#### [Work to complete]
Give the records again exactly, but drop the pictures.

#### [Record extracts]
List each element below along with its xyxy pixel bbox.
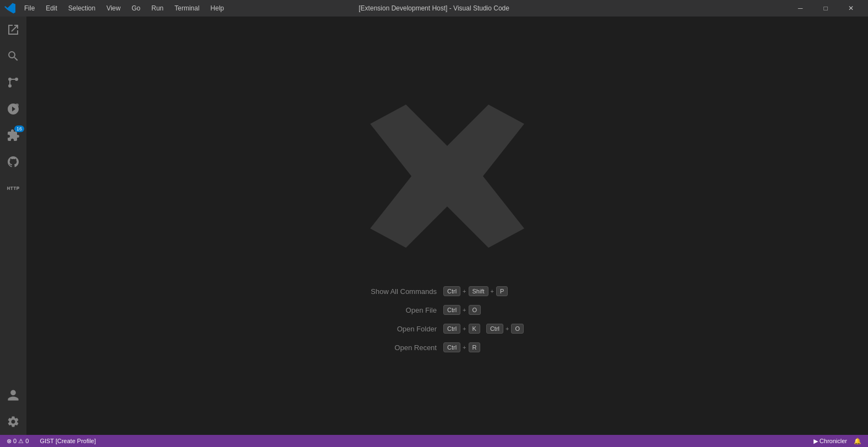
menu-run[interactable]: Run xyxy=(146,2,169,14)
shortcut-label: Open Folder xyxy=(371,325,437,333)
plus-icon: + xyxy=(463,344,466,351)
svg-marker-6 xyxy=(370,105,524,248)
activitybar-explorer[interactable] xyxy=(0,17,26,43)
activitybar-extensions[interactable]: 16 xyxy=(0,122,26,149)
maximize-button[interactable]: □ xyxy=(813,0,838,17)
plus-icon2: + xyxy=(491,288,494,295)
key-r: R xyxy=(469,342,481,352)
activitybar-remote[interactable] xyxy=(0,175,26,201)
svg-point-2 xyxy=(15,78,18,81)
errors-warnings-text: ⊗ 0 ⚠ 0 xyxy=(7,438,29,445)
svg-point-1 xyxy=(8,78,12,81)
bell-icon: 🔔 xyxy=(854,438,861,445)
shortcut-show-commands: Show All Commands Ctrl + Shift + P xyxy=(371,286,508,296)
extensions-badge: 16 xyxy=(14,126,24,132)
key-ctrl2: Ctrl xyxy=(486,324,503,334)
shortcut-keys: Ctrl + O xyxy=(443,305,481,315)
window-controls: ─ □ ✕ xyxy=(788,0,864,17)
menu-selection[interactable]: Selection xyxy=(63,2,101,14)
shortcut-open-recent: Open Recent Ctrl + R xyxy=(371,342,481,352)
shortcut-keys: Ctrl + K Ctrl + O xyxy=(443,324,524,334)
statusbar-chronicler[interactable]: ▶ Chronicler xyxy=(811,435,849,447)
plus-icon: + xyxy=(463,307,466,313)
plus-icon2: + xyxy=(506,325,509,332)
menu-help[interactable]: Help xyxy=(205,2,230,14)
chronicler-text: ▶ Chronicler xyxy=(814,438,847,445)
menu-view[interactable]: View xyxy=(101,2,126,14)
spacer xyxy=(482,325,484,332)
window-title: [Extension Development Host] - Visual St… xyxy=(359,4,509,12)
close-button[interactable]: ✕ xyxy=(838,0,864,17)
activity-bar: 16 xyxy=(0,17,26,435)
plus-icon: + xyxy=(463,288,466,295)
vscode-icon xyxy=(4,3,15,14)
key-ctrl: Ctrl xyxy=(443,324,460,334)
statusbar: ⊗ 0 ⚠ 0 GIST [Create Profile] ▶ Chronicl… xyxy=(0,435,868,447)
activitybar-debug[interactable] xyxy=(0,96,26,122)
key-p: P xyxy=(496,286,508,296)
menu-terminal[interactable]: Terminal xyxy=(169,2,205,14)
statusbar-branch[interactable]: GIST [Create Profile] xyxy=(37,435,98,447)
activitybar-settings[interactable] xyxy=(0,408,26,435)
key-k: K xyxy=(469,324,480,334)
statusbar-notifications[interactable]: 🔔 xyxy=(851,435,864,447)
titlebar: File Edit Selection View Go Run Terminal… xyxy=(0,0,868,17)
plus-icon: + xyxy=(463,325,466,332)
menu-go[interactable]: Go xyxy=(126,2,146,14)
minimize-button[interactable]: ─ xyxy=(788,0,813,17)
main-area: 16 Sh xyxy=(0,17,868,435)
key-o2: O xyxy=(511,324,524,334)
shortcut-label: Open Recent xyxy=(371,344,437,352)
key-ctrl: Ctrl xyxy=(443,305,460,315)
menu-bar: File Edit Selection View Go Run Terminal… xyxy=(19,2,229,14)
menu-file[interactable]: File xyxy=(19,2,40,14)
statusbar-left: ⊗ 0 ⚠ 0 GIST [Create Profile] xyxy=(4,435,98,447)
activitybar-account[interactable] xyxy=(0,382,26,408)
shortcut-open-folder: Open Folder Ctrl + K Ctrl + O xyxy=(371,324,524,334)
shortcut-keys: Ctrl + R xyxy=(443,342,481,352)
key-ctrl: Ctrl xyxy=(443,342,460,352)
shortcuts-panel: Show All Commands Ctrl + Shift + P Open … xyxy=(371,286,524,352)
statusbar-right: ▶ Chronicler 🔔 xyxy=(811,435,864,447)
svg-point-0 xyxy=(8,84,12,88)
activitybar-github[interactable] xyxy=(0,149,26,175)
shortcut-open-file: Open File Ctrl + O xyxy=(371,305,481,315)
svg-point-5 xyxy=(15,103,19,107)
activitybar-search[interactable] xyxy=(0,43,26,69)
vscode-logo-watermark xyxy=(365,99,530,253)
key-o: O xyxy=(469,305,481,315)
shortcut-keys: Ctrl + Shift + P xyxy=(443,286,508,296)
shortcut-label: Show All Commands xyxy=(371,287,437,296)
activitybar-bottom xyxy=(0,382,26,435)
activitybar-scm[interactable] xyxy=(0,69,26,96)
shortcut-label: Open File xyxy=(371,306,437,314)
menu-edit[interactable]: Edit xyxy=(40,2,63,14)
editor-area: Show All Commands Ctrl + Shift + P Open … xyxy=(26,17,868,435)
key-shift: Shift xyxy=(469,286,488,296)
key-ctrl: Ctrl xyxy=(443,286,460,296)
statusbar-errors[interactable]: ⊗ 0 ⚠ 0 xyxy=(4,435,31,447)
branch-text: GIST [Create Profile] xyxy=(40,438,96,444)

#### [Response to the task]
List each element below along with its xyxy pixel bbox.
menu-run[interactable]: Run xyxy=(146,2,169,14)
shortcut-label: Open Folder xyxy=(371,325,437,333)
plus-icon: + xyxy=(463,344,466,351)
svg-marker-6 xyxy=(370,105,524,248)
activitybar-explorer[interactable] xyxy=(0,17,26,43)
activitybar-extensions[interactable]: 16 xyxy=(0,122,26,149)
maximize-button[interactable]: □ xyxy=(813,0,838,17)
plus-icon2: + xyxy=(491,288,494,295)
key-r: R xyxy=(469,342,481,352)
activitybar-remote[interactable] xyxy=(0,175,26,201)
svg-point-2 xyxy=(15,78,18,81)
errors-warnings-text: ⊗ 0 ⚠ 0 xyxy=(7,438,29,445)
svg-point-1 xyxy=(8,78,12,81)
bell-icon: 🔔 xyxy=(854,438,861,445)
shortcut-show-commands: Show All Commands Ctrl + Shift + P xyxy=(371,286,508,296)
extensions-badge: 16 xyxy=(14,126,24,132)
key-ctrl2: Ctrl xyxy=(486,324,503,334)
shortcut-keys: Ctrl + O xyxy=(443,305,481,315)
window-controls: ─ □ ✕ xyxy=(788,0,864,17)
menu-selection[interactable]: Selection xyxy=(63,2,101,14)
shortcut-open-recent: Open Recent Ctrl + R xyxy=(371,342,481,352)
shortcut-keys: Ctrl + K Ctrl + O xyxy=(443,324,524,334)
statusbar-chronicler[interactable]: ▶ Chronicler xyxy=(811,435,849,447)
plus-icon: + xyxy=(463,307,466,313)
plus-icon2: + xyxy=(506,325,509,332)
menu-help[interactable]: Help xyxy=(205,2,230,14)
chronicler-text: ▶ Chronicler xyxy=(814,438,847,445)
menu-view[interactable]: View xyxy=(101,2,126,14)
spacer xyxy=(482,325,484,332)
window-title: [Extension Development Host] - Visual St… xyxy=(359,4,509,12)
close-button[interactable]: ✕ xyxy=(838,0,864,17)
activity-bar: 16 xyxy=(0,17,26,435)
plus-icon: + xyxy=(463,288,466,295)
vscode-icon xyxy=(4,3,15,14)
key-ctrl: Ctrl xyxy=(443,324,460,334)
statusbar: ⊗ 0 ⚠ 0 GIST [Create Profile] ▶ Chronicl… xyxy=(0,435,868,447)
activitybar-debug[interactable] xyxy=(0,96,26,122)
key-p: P xyxy=(496,286,508,296)
menu-terminal[interactable]: Terminal xyxy=(169,2,205,14)
statusbar-branch[interactable]: GIST [Create Profile] xyxy=(37,435,98,447)
activitybar-settings[interactable] xyxy=(0,408,26,435)
key-k: K xyxy=(469,324,480,334)
statusbar-notifications[interactable]: 🔔 xyxy=(851,435,864,447)
titlebar: File Edit Selection View Go Run Terminal… xyxy=(0,0,868,17)
plus-icon: + xyxy=(463,325,466,332)
menu-go[interactable]: Go xyxy=(126,2,146,14)
minimize-button[interactable]: ─ xyxy=(788,0,813,17)
main-area: 16 Sh xyxy=(0,17,868,435)
key-o2: O xyxy=(511,324,524,334)
shortcut-label: Open Recent xyxy=(371,344,437,352)
key-ctrl: Ctrl xyxy=(443,305,460,315)
menu-bar: File Edit Selection View Go Run Terminal… xyxy=(19,2,229,14)
menu-file[interactable]: File xyxy=(19,2,40,14)
statusbar-left: ⊗ 0 ⚠ 0 GIST [Create Profile] xyxy=(4,435,98,447)
activitybar-account[interactable] xyxy=(0,382,26,408)
shortcut-open-folder: Open Folder Ctrl + K Ctrl + O xyxy=(371,324,524,334)
shortcut-keys: Ctrl + R xyxy=(443,342,481,352)
key-ctrl: Ctrl xyxy=(443,342,460,352)
shortcuts-panel: Show All Commands Ctrl + Shift + P Open … xyxy=(371,286,524,352)
statusbar-right: ▶ Chronicler 🔔 xyxy=(811,435,864,447)
svg-point-0 xyxy=(8,84,12,88)
activitybar-github[interactable] xyxy=(0,149,26,175)
shortcut-open-file: Open File Ctrl + O xyxy=(371,305,481,315)
svg-point-5 xyxy=(15,103,19,107)
activitybar-search[interactable] xyxy=(0,43,26,69)
vscode-logo-watermark xyxy=(365,99,530,253)
key-o: O xyxy=(469,305,481,315)
shortcut-keys: Ctrl + Shift + P xyxy=(443,286,508,296)
shortcut-label: Show All Commands xyxy=(371,287,437,296)
activitybar-bottom xyxy=(0,382,26,435)
activitybar-scm[interactable] xyxy=(0,69,26,96)
shortcut-label: Open File xyxy=(371,306,437,314)
menu-edit[interactable]: Edit xyxy=(40,2,63,14)
editor-area: Show All Commands Ctrl + Shift + P Open … xyxy=(26,17,868,435)
key-shift: Shift xyxy=(469,286,488,296)
key-ctrl: Ctrl xyxy=(443,286,460,296)
statusbar-errors[interactable]: ⊗ 0 ⚠ 0 xyxy=(4,435,31,447)
branch-text: GIST [Create Profile] xyxy=(40,438,96,444)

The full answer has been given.